Office: 425 Holmes M, T, Th 4:05-5:10

Office hours: Th 1:30-2:50 and by app't Voice: 617-373-3683 Email: k.kelly@neu.edu

 


Tolkien and Lewis were friends, colleagues, and sometimes rivals. Both were distinguished scholars of medieval and early modern literature, both chose fantasy as their primary genre, and both left an indelible mark on every author who attempted to write fantasy and science fiction after them. We will read Tolkien's The Hobbit and the Lord of the Rings trilogy, Lewis' Chronicles of Narnia (seven books written for children; short, easy reads). As we go, we will consider what constitutes the genres of fantasy and science fiction; the literary influences on both writers (for example, Norse sagas and Anglo-Saxon poetry for Tolkien, medieval travel literature, Milton, and 19th-century fantasy and fairy tales for Lewis); Tolkien's and Lewis' scholarly work, and how it intersects with their fantasy and science fiction; and, finally, their biographies, with emphasis on how the two writers influenced each other. We will also consider how it is that Tolkien (especially) and Lewis have earned a place in the mainstream literary canon and in popular culture, and what it means to study books that so many of us have read for pleasure and on our own for so many years.

 

 

   
   

 


Team teaching 30%
1st Paper, 5-6 pages 30%
2nd Paper, 7-8 pages 40%

 


Attendance is required. You are allowed three unexcused absences.

 


(in order of reading) at NU Bookstore (in boxed sets) OR wherever you may find them

The Hobbit, J.R.R. Tolkien (1937) Moot 1 (KK)

Lord of the Rings, J.R.R. Tolkien
The Fellowship of the Ring (1954) Moot 2
The Two Towers (1954) Moot 3
Return of the King (1955) Moot 4

Chronicles of Narnia, C.S. Lewis [chronology of events in parens after pub. date]
The Lion, the Witch, and the Wardrobe (1950--2) Moot 5
Prince Caspian (1951--4) Moot 6
The Voyage of the "Dawn Treader" (1952--5) Moot 7
The Silver Chair (1953--6) Moot 8
The Horse and His Boy (1954--3) Moot 9
The Magician's Nephew [optional] (1955--1)
The Last Battle [optional] (1956--7)

 


Students will make up nine moots (an obsolete Anglo-Saxon word meaning "assembly" or "group"-both Tolkien and Lewis could have done the etymology, given below; the Ents have a moot in The Two Towers) responsible for introducing the assigned novel and contextualizing the work. This should work out to two or three students per group.

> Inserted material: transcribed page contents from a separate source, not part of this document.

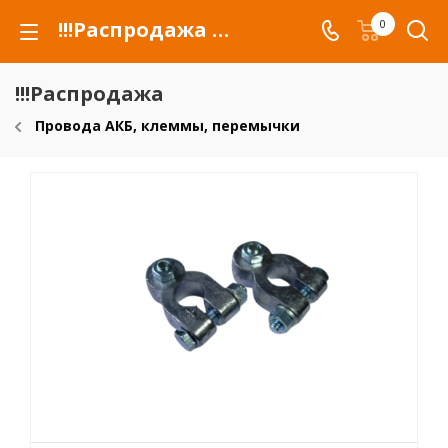
!!!Распродажа для автомобилей российских марок и сельхозтехники
0
!!!Распродажа
Провода АКБ, клеммы, перемычки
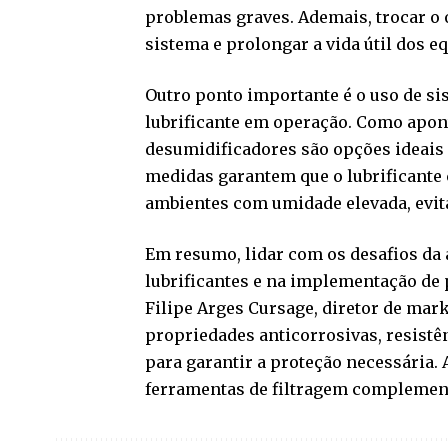
problemas graves. Ademais, trocar o 
sistema e prolongar a vida útil dos 
Outro ponto importante é o uso de si
lubrificante em operação. Como apont
desumidificadores são opções ideais
medidas garantem que o lubrificant
ambientes com umidade elevada, evit
Em resumo, lidar com os desafios da 
lubrificantes e na implementação de
Filipe Arges Cursage, diretor de mar
propriedades anticorrosivas, resistên
para garantir a proteção necessária.
ferramentas de filtragem complemen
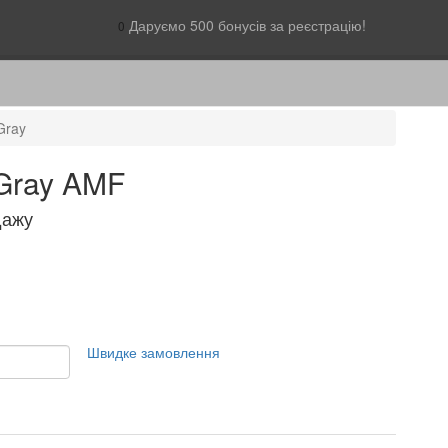
Даруємо 500 бонусів за реєстрацію!
0
Gray
 Gray AMF
дажу
Швидке замовлення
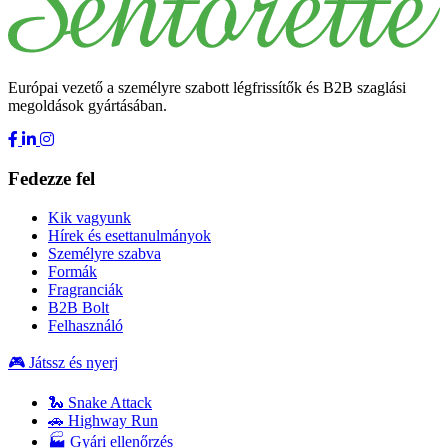
Európai vezető a személyre szabott légfrissítők és B2B szaglási
megoldások gyártásában.
Fedezze fel
Kik vagyunk
Hírek és esettanulmányok
Személyre szabva
Formák
Fragranciák
B2B Bolt
Felhasználó
🎮 Játssz és nyerj
🐍 Snake Attack
🚗 Highway Run
🏭 Gyári ellenőrzés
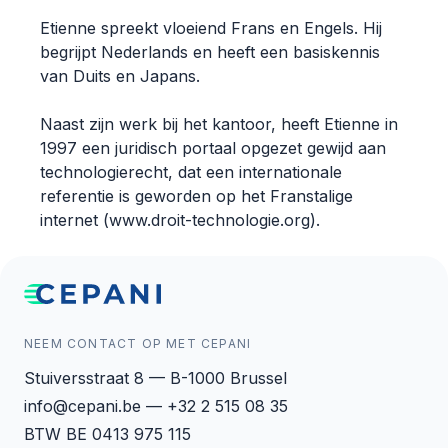
Etienne spreekt vloeiend Frans en Engels. Hij
begrijpt Nederlands en heeft een basiskennis
van Duits en Japans.
Naast zijn werk bij het kantoor, heeft Etienne in
1997 een juridisch portaal opgezet gewijd aan
technologierecht, dat een internationale
referentie is geworden op het Franstalige
internet (www.droit-technologie.org).
NEEM CONTACT OP MET CEPANI
Stuiversstraat 8 — B-1000 Brussel
info@cepani.be — +32 2 515 08 35
BTW BE 0413 975 115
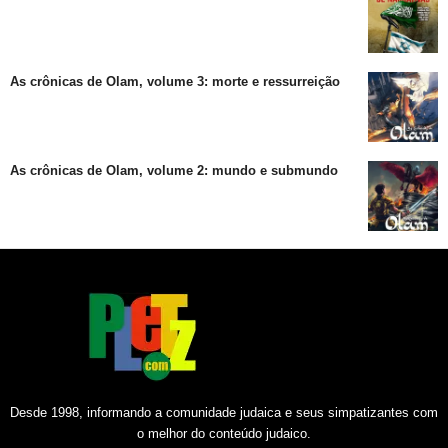
As crônicas de Olam, volume 3: morte e ressurreição
As crônicas de Olam, volume 2: mundo e submundo
Desde 1998, informando a comunidade judaica e seus simpatizantes com
o melhor do conteúdo judaico.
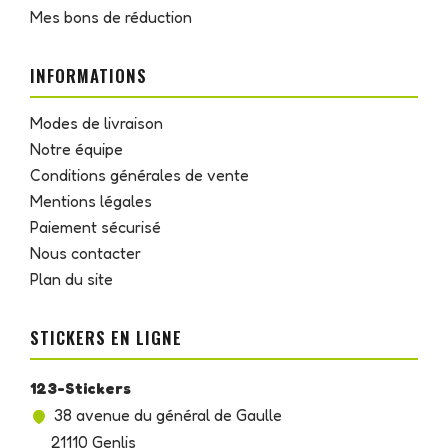
Mes bons de réduction
INFORMATIONS
Modes de livraison
Notre équipe
Conditions générales de vente
Mentions légales
Paiement sécurisé
Nous contacter
Plan du site
STICKERS EN LIGNE
123-Stickers
38 avenue du général de Gaulle
21110 Genlis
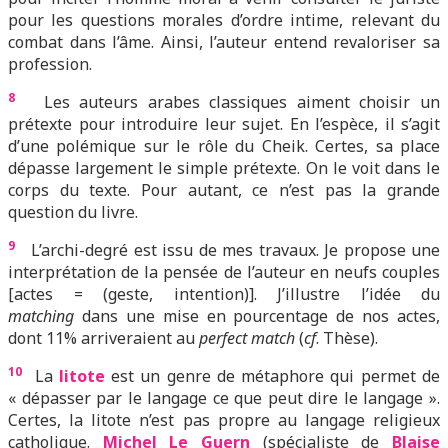
pour les questions morales d’ordre intime, relevant du
combat dans l’âme. Ainsi, l’auteur entend revaloriser sa
profession.
8
Les auteurs arabes classiques aiment choisir un
prétexte pour introduire leur sujet. En l’espèce, il s’agit
d’une polémique sur le rôle du Cheik. Certes, sa place
dépasse largement le simple prétexte. On le voit dans le
corps du texte. Pour autant, ce n’est pas la grande
question du livre.
9
L’archi-degré est issu de mes travaux. Je propose une
interprétation de la pensée de l’auteur en neufs couples
[actes = (geste, intention)]. J’illustre l’idée du
matching
dans une mise en pourcentage de nos actes,
dont 11% arriveraient au
perfect match
(
cf
. Thèse).
10
La
litote
est un genre de métaphore qui permet de
« dépasser par le langage ce que peut dire le langage ».
Certes, la litote n’est pas propre au langage religieux
catholique.
Michel Le Guern
(spécialiste de
Blaise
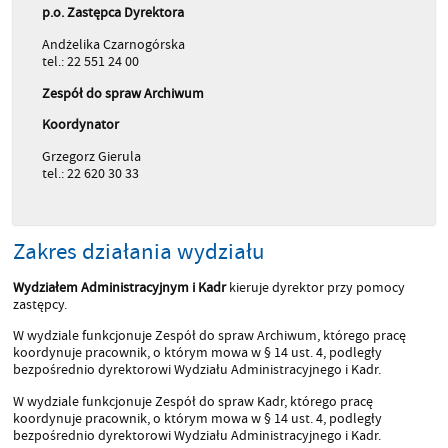
p.o. Zastępca Dyrektora
Andżelika Czarnogórska
tel.: 22 551 24 00
Zespół do spraw Archiwum
Koordynator
Grzegorz Gierula
tel.: 22 620 30 33
Zakres działania wydziału
Wydziałem Administracyjnym i Kadr
kieruje dyrektor przy pomocy
zastępcy.
W wydziale funkcjonuje Zespół do spraw Archiwum, którego pracę
koordynuje pracownik, o którym mowa w § 14 ust. 4, podległy
bezpośrednio dyrektorowi Wydziału Administracyjnego i Kadr.
W wydziale funkcjonuje Zespół do spraw Kadr, którego pracę
koordynuje pracownik, o którym mowa w § 14 ust. 4, podległy
bezpośrednio dyrektorowi Wydziału Administracyjnego i Kadr.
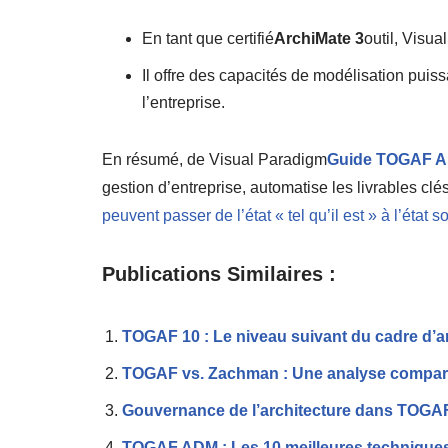
En tant que certifié
ArchiMate 3
outil, Visua
Il offre des capacités de modélisation puis
l’entreprise.
En résumé, de Visual Paradigm
Guide TOGAF A
gestion d’entreprise, automatise les livrables cl
peuvent passer de l’état « tel qu’il est » à l’état s
Publications Similaires :
TOGAF 10 : Le niveau suivant du cadre d’ar
TOGAF vs. Zachman : Une analyse compar
Gouvernance de l’architecture dans TOGAF :
TOGAF ADM : Les 10 meilleures techniques –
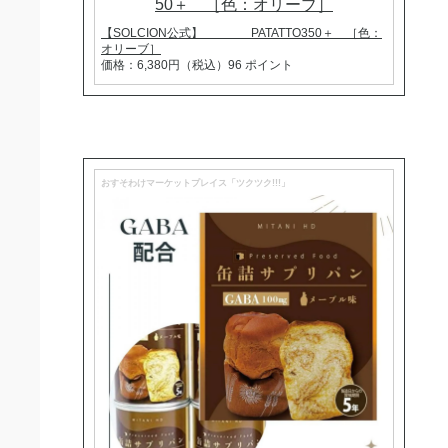
【SOLCION公式】 PATATTO350＋ ［色：
オリーブ］
価格：6,380円（税込）96 ポイント
おすそわけマーケットプレイス「ツクツク!!!」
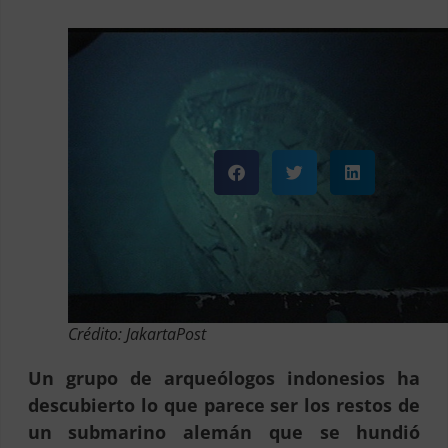
Crédito: JakartaPost
Un grupo de arqueólogos indonesios ha
descubierto lo que parece ser los restos de
un submarino alemán que se hundió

Early ME. m t, im t, repr. OE. mót neut. (before 12th c. found only in compounds) and emót neut. (with prefix e-, Y-; the prefix in ns. disappeared early in ME., so that the two forms became coincident); an adoption of the equivalent ON. mót neut., encounter, meeting, public assembly, may prob. have coalesced with the native word. The n., OTeut. *(ga)m tom, is found in OLow Frankish (Hildebrandsl.) muot encounter, MDu. moet neut., masc., gemoet neut. (mod.Du. gemoet), MHG. muo , mô (and in LG. form muot), gemôt fem.; the derivative MEET v. appears in all branches of Teut. The ultimate etymology of OTeut. *m tom is unknown. OED

Here's what needs to be covered:
· biography
· oeuvre
· critical assessment of the assigned text
· key issues and themes
· canonical context

To teach successfully with one or two other people, one must be very adept at reading other people's signals and identifying their interactive styles. More important, one needs to know one's own personality and style: Shy? Likes to do background work? Assertive? Likes to perform in public? Perhaps the learning comes from watching other people work together so that one can think about what one would do/would have done in that position.

Presenting material to a group and leading discussions are valuable skills to develop. But what is teaching? At one end of the definition continuum, teaching is lecturing; at the other end, teaching is facilitating. The subject often determines whether one does more lecturing or more facilitating. Good teachers do both.

In asking you to present on our authors, I'm mainly asking you to perform as a facilitator-to get the class involved in the discussion. You can do this in a number of ways:
· Jot notes to yourself on the topics you want to cover.
· Prepare a list of questions to draw from.
· Identify quotations and passages that are worth reading in class or drawing attention to. (Some of you do this for yourself already by using post-its or by folding over the pages or by highlighting or underlining or annotating.)
· Optional: show film clips, if your text has been cinematized

The trick is to avoid leading questions or to have "right" answers in mind. The classroom is a dynamic place, and a teacher needs to go with the flow. And one does not have to have all the answers, either.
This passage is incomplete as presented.